Gov. Scott also cited a concern about access to marijuana by children in the wake of legalization. However, since 2004, Vermont has been either 1st or 2nd in the nation in the monthly use rate of marijuana by children aged 12 to 17. It appears that keeping marijuana criminalized for adults in Vermont isn’t doing anything to reduce teen use.
The legislation vetoed by Gov. Scott isn’t even the type of marijuana law that is found in the states that have legalized through citizen initiative.
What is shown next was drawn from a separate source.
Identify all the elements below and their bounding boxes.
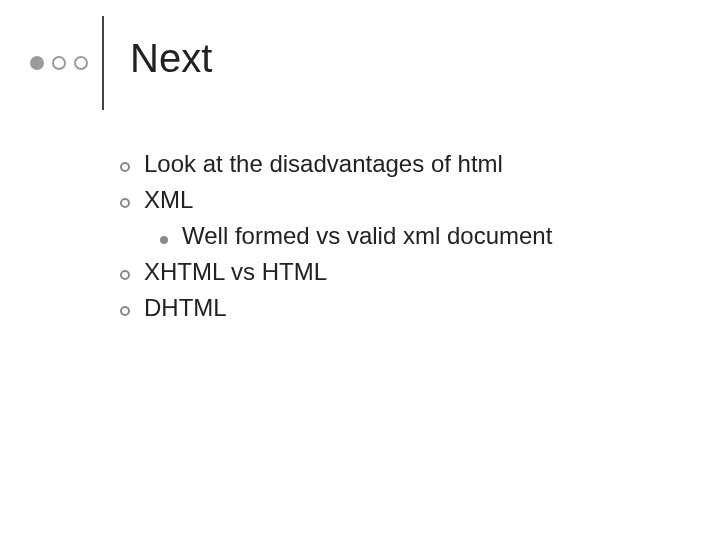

Following a heated battle in the legislature over the sales of marijuana, a compromise was reached that only allowed adults to cultivate their own cannabis plants, with no establishment of any taxed-and-regulated commercial marijuana system.
Thus, Vermont’s legalization would have lacked the pot shops and commercial grows of the other legalized states, as well as the tax revenue those shops provide to the state.
Included in the legislation were only the right of adults to possess up to an ounce of marijuana without penalty and to cultivate six cannabis plants, of which only two could be mature. That made Vermont’s vetoed legalization more restrictive than the other legalized states, which allow 1-to-2.5 ounces of possession and 3-to-12 mature cannabis plants.
With the veto, Vermont’s current decriminalization of possession of less than an ounce remains the law, with an escalating fine of $200-to-$500. Cultivation of 1 or 2 plants remains a crime worthy of 6 months to two years in prison. Cultivation of 3-to-6 plants will remain a felony with a possible prison term of 3 years.
Vermont is one of only two states with two-year gubernatorial terms, meaning that Phil Scott will be up for re-election – or rejection – in November 2018.